Task to complete: Nothing but the lines from the one with "Préparation" through the final line of the entries should appear in the answer, copied exactly and without pictures.
START Exercise materials
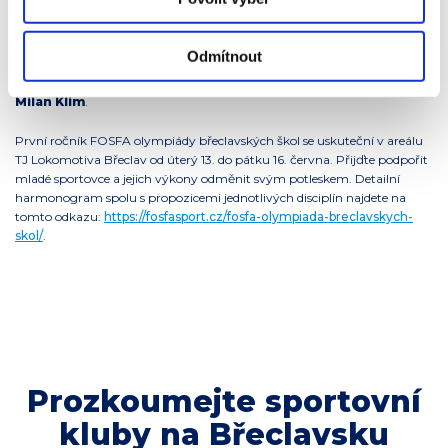
účasti sportovců na významných sportovních akcích. Ze stejného
důvodu se rádi stáváme partnerem sportovních akcí pořádaných na
území města. A u FOSFA olympiády břeclavských škol jsme jednoduše
Odmítnout
nemohli chybět – bude to jedna z klíčových událostí dětského a
mládežnického sportu letošního roku,“ uvádí břeclavský místostarosta
Milan Klim
.
První ročník FOSFA olympiády břeclavských škol se uskuteční v areálu
TJ Lokomotiva Břeclav od úterý 13. do pátku 16. června. Přijďte podpořit
mladé sportovce a jejich výkony odměnit svým potleskem. Detailní
harmonogram spolu s propozicemi jednotlivých disciplín najdete na
tomto odkazu:
https://fosfasport.cz/fosfa-olympiada-breclavskych-
skol/
.
Prozkoumejte sportovní
kluby na Břeclavsku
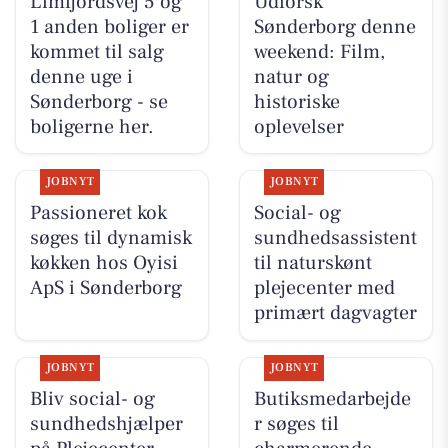
Limfjordsvej 5 og
Udforsk
1 anden boliger er
Sønderborg denne
kommet til salg
weekend: Film,
denne uge i
natur og
Sønderborg - se
historiske
boligerne her.
oplevelser
JOBNYT
JOBNYT
Passioneret kok
Social- og
søges til dynamisk
sundhedsassistent
køkken hos Oyisi
til naturskønt
ApS i Sønderborg
plejecenter med
primært dagvagter
JOBNYT
JOBNYT
Bliv social- og
Butiksmedarbejde
sundhedshjælper
r søges til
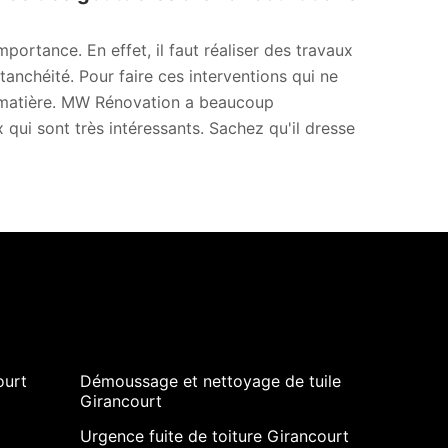
ortance. En effet, il faut réaliser des travaux
anchéité. Pour faire ces interventions qui ne
 la matière. MW Rénovation a beaucoup
 qui sont très intéressants. Sachez qu'il dresse
ourt
Démoussage et nettoyage de tuile
Girancourt
Urgence fuite de toiture Girancourt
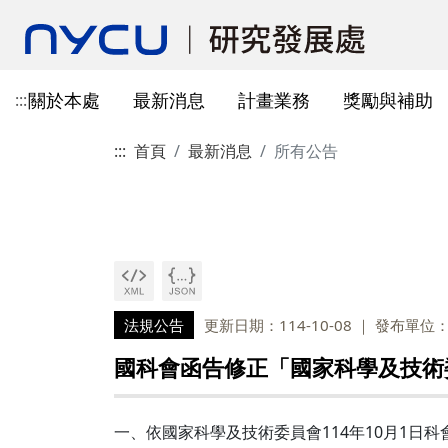
關於本處
最新消息
計畫業務
獎勵與補助
:::
:::
首頁
最新消息
所有公告
本處簡介
所有公告
國科會計畫資訊
獎勵與補助方案申請
教育部玉山學者計畫
獲獎訊息
學術成果發表指引
辦公室與各儀器室位置
簡介
常見問題
本處成員
獎補助公告
產學合作(非國科會)
線上作業系統連結
研發替代役
重要論文
學術合作
教育訓練公告
最新消息及教育訓練
法規查詢
資訊
專題研究計畫事項
教師及研究人員
國科會獎項
掠奪性期刊與巨錄期刊
國科會計畫
主管介紹
國內醫療院所
彈性薪資相關
法規公告
常用連結
暫留室
作業流程
研究獎勵申請
學生
教育部獎項
本校對校內學術出版實務之指
產學合作(非國科會)計畫
處本部
生物材料移轉合約(MT
研究計畫相關規定
引
計畫投標參考文件
產學合作計畫
其他公家機關獎項
國科會基礎研究核心設施預約
儀器資源相關
企劃組
本校與國內大專院校
研究中心相關
SciVal用戶資源
服務管理系統
構學術交流與合作協
法規公告
更新日期：114-10-08
發布單位
本校相關表格
國際合作補助計畫
非公家機關獎項
計畫業務組
儀器資源相關
陽明校區-門禁及儀器預約系統
國科會函告修正「國家科學及技術
本校相關表格
校內獎項
儀器資源中心
校內外獎補助
陽明校區-儀器使用費查詢
研究總中心
研發成果相關
一、依國家科學及技術委員會114年10月1日科會產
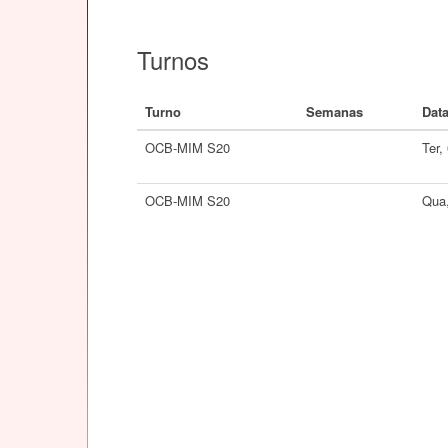
Turnos
Turno
Semanas
Dat
OCB-MIM S20
Ter,
OCB-MIM S20
Qua,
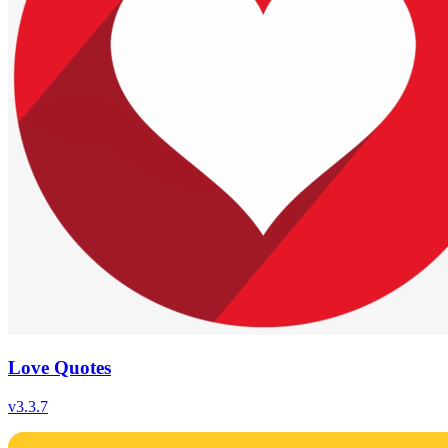
Love Quotes
v
3.3.7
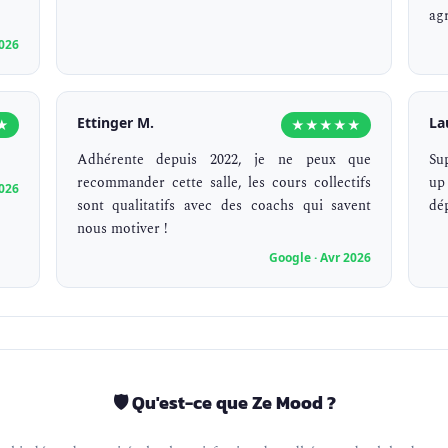
ag
2026
Ettinger M.
La
★
★★★★★
Adhérente depuis 2022, je ne peux que
Su
recommander cette salle, les cours collectifs
up
2026
sont qualitatifs avec des coachs qui savent
dé
nous motiver !
Google · Avr 2026
🛡️ Qu'est-ce que Ze Mood ?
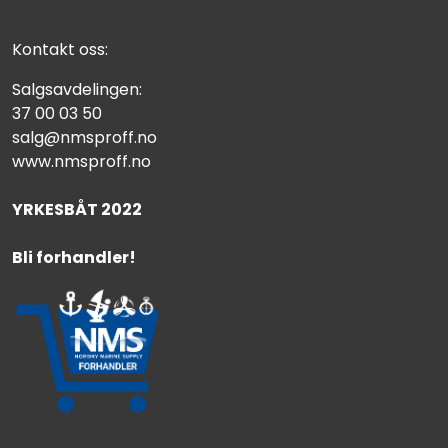
Kontakt oss:
Salgsavdelingen:
37 00 03 50
salg@nmsproff.no
www.nmsproff.no
YRKESBÅT 2022
Bli forhandler!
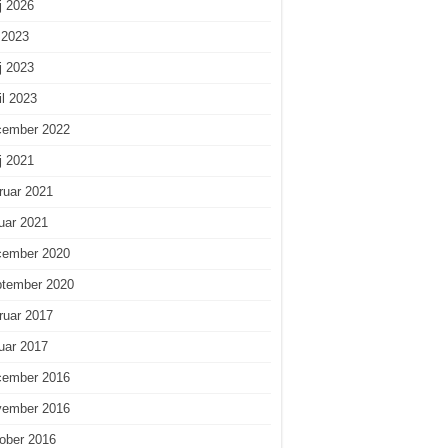
j 2026
i 2023
j 2023
il 2023
cember 2022
j 2021
ruar 2021
uar 2021
cember 2020
ptember 2020
ruar 2017
uar 2017
cember 2016
vember 2016
ober 2016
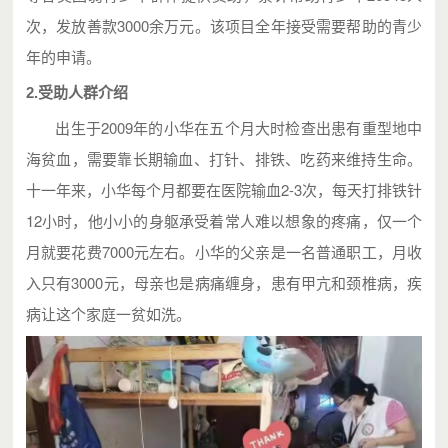
次，发放善款3000余万元。该项目全年接受需要帮助的青少
年的申请。
2.受助人群介绍
出生于2009年的小华在五个月大时检查出患有重型地中
海贫血，需要靠长期输血、打针、排铁、吃药来维持生命。
十一年来，小华每个月都要在医院输血2-3次，每天打排铁针
12小时，他小小的身躯承受着常人难以想象的疼痛，仅一个
月就要花费7000元左右。小华的父亲是一名普通职工，月收
入只有3000元，母亲也是病痛缠身，患有甲亢和颈椎病，疾
病让这个家庭一贫如洗。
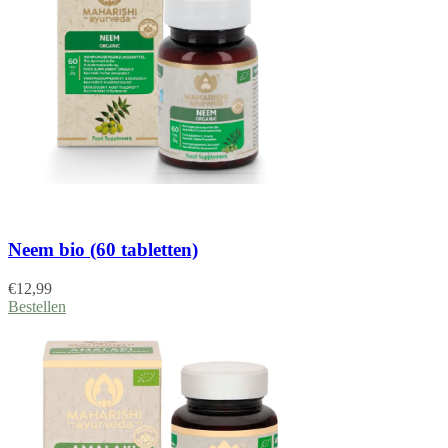
Neem bio (60 tabletten)
€
12,99
Bestellen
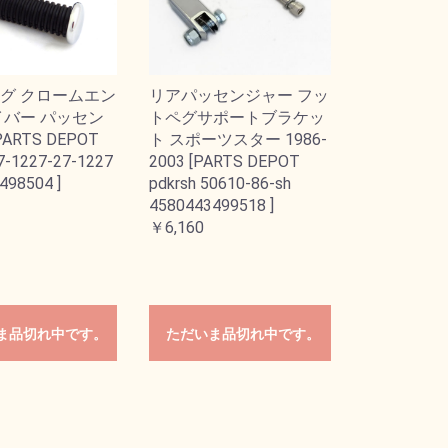
グ クロームエン
リアパッセンジャー フッ
イバー パッセン
トペグサポートブラケッ
ARTS DEPOT
ト スポーツスター 1986-
27-1227-27-1227
2003 [PARTS DEPOT
498504 ]
pdkrsh 50610-86-sh
4580443499518 ]
￥6,160
ま品切れ中です。
ただいま品切れ中です。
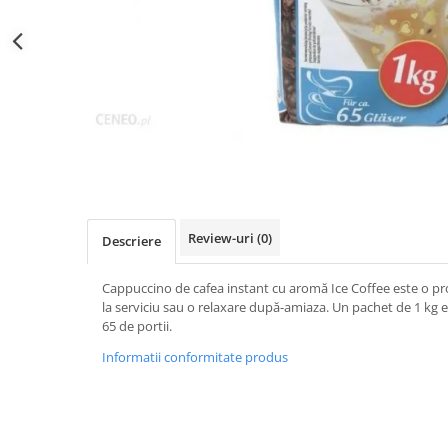
Distribuie
pe
Facebook
Review-uri
(0)
Descriere
Cappuccino de cafea instant cu aromă Ice Coffee este o p
la serviciu sau o relaxare după-amiaza. Un pachet de 1 kg 
65 de portii.
Informatii conformitate produs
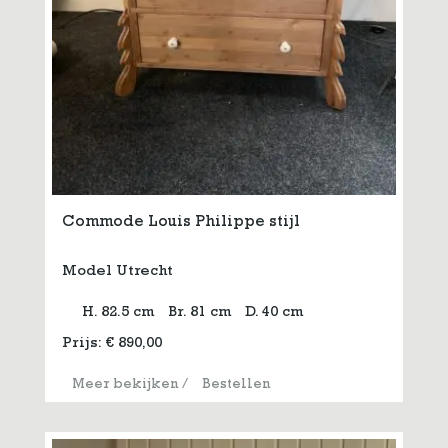
Commode Louis Philippe stijl
Model Utrecht
H. 82.5 cm
Br. 81 cm
D. 40 cm
Prijs:
€
890,00
Meer bekijken
/
Bestellen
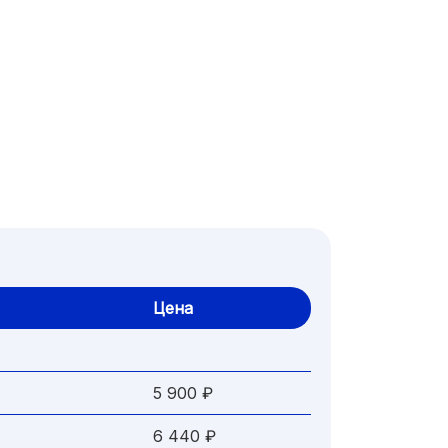
Цена
5 900 ₽
6 440 ₽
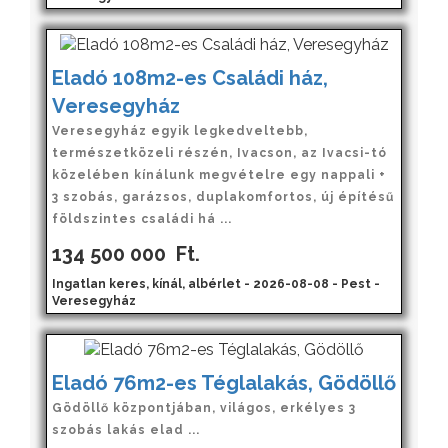
Eladó 108m2-es Családi ház,
Veresegyház
Veresegyház egyik legkedveltebb,
természetközeli részén, Ivacson, az Ivacsi-tó
közelében kínálunk megvételre egy nappali +
3 szobás, garázsos, duplakomfortos, új építésű
földszintes családi há ...
134 500 000
Ft.
Ingatlan keres, kínál, albérlet - 2026-08-08 - Pest -
Veresegyház
Eladó 76m2-es Téglalakás, Gödöllő
Gödöllő központjában, világos, erkélyes 3
szobás lakás elad ...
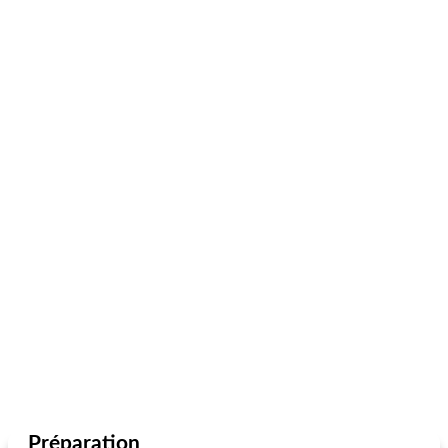
Préparation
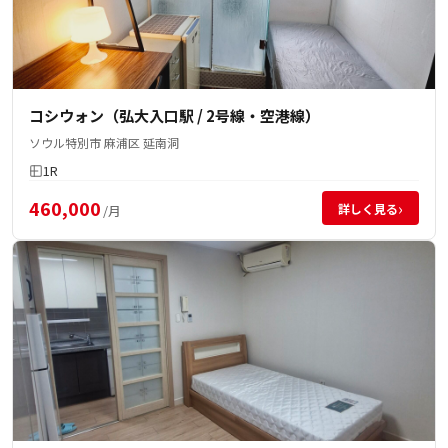
コシウォン（弘大入口駅 / 2号線・空港線）
ソウル特別市 麻浦区 延南洞
1R
460,000
›
詳しく見る
/月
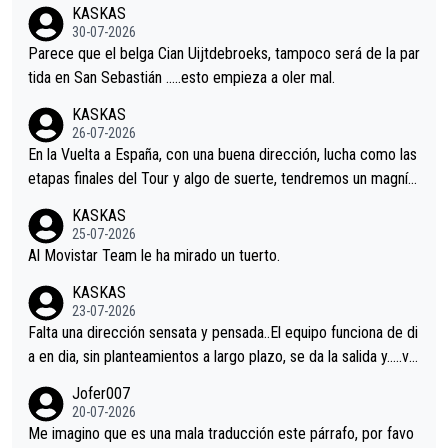
nir.Repito aqui falta algo , y no es precisamente los corredore
KASKAS
s.La única buena noticia es la mejoría de Enric Más en San Seb
30-07-2026
astian.Si en la Vuelta a Burgos sigue la mejoría, podríamos ten
Parece que el belga Cian Uijtdebroeks, tampoco será de la par
er alguna sorpresa en la Vuelta.Ojalá.
tida en San Sebastián …..esto empieza a oler mal.
KASKAS
26-07-2026
En la Vuelta a España, con una buena dirección, lucha como las
etapas finales del Tour y algo de suerte, tendremos un magnífi
co resultado.Acepto apuestas………Suerte
KASKAS
25-07-2026
Al Movistar Team le ha mirado un tuerto.
KASKAS
23-07-2026
Falta una dirección sensata y pensada..El equipo funciona de di
a en dia, sin planteamientos a largo plazo, se da la salida y…..ve
remos qué pasa.Hecho de menos esos directores , Langarica,
Jofer007
Minguez, Velez etc etc.Me da pena vivir estos momentos tan
20-07-2026
tristes sin victorias.
Me imagino que es una mala traducción este párrafo, por favo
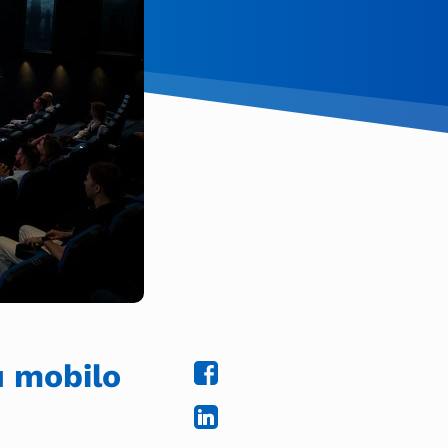
u mobilo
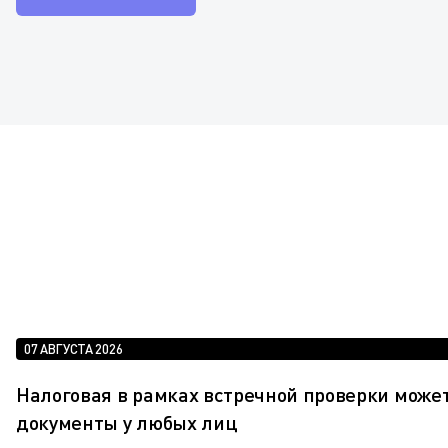
07 АВГУСТА 2026
Налоговая в рамках встречной проверки може
документы у любых лиц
END Exercise materials
Answer box:
Préparation
コシウォン（弘大入口駅 / 2号線・空港線）
ソウル特別市 麻浦区 延南洞
1R
460,000
›
詳しく見る
/月
nir.Repito aqui falta algo , y no es precisamente los corredore
KASKAS
s.La única buena noticia es la mejoría de Enric Más en San Seb
30-07-2026
astian.Si en la Vuelta a Burgos sigue la mejoría, podríamos ten
Parece que el belga Cian Uijtdebroeks, tampoco será de la par
er alguna sorpresa en la Vuelta.Ojalá.
tida en San Sebastián …..esto empieza a oler mal.
KASKAS
26-07-2026
En la Vuelta a España, con una buena dirección, lucha como las
etapas finales del Tour y algo de suerte, tendremos un magnífi
co resultado.Acepto apuestas………Suerte
KASKAS
25-07-2026
Al Movistar Team le ha mirado un tuerto.
KASKAS
23-07-2026
Falta una dirección sensata y pensada..El equipo funciona de di
a en dia, sin planteamientos a largo plazo, se da la salida y…..ve
remos qué pasa.Hecho de menos esos directores , Langarica,
Jofer007
Minguez, Velez etc etc.Me da pena vivir estos momentos tan
20-07-2026
tristes sin victorias.
Me imagino que es una mala traducción este párrafo, por favo
u mobilo
07 АВГУСТА 2026
Налоговая в рамках встречной проверки може
документы у любых лиц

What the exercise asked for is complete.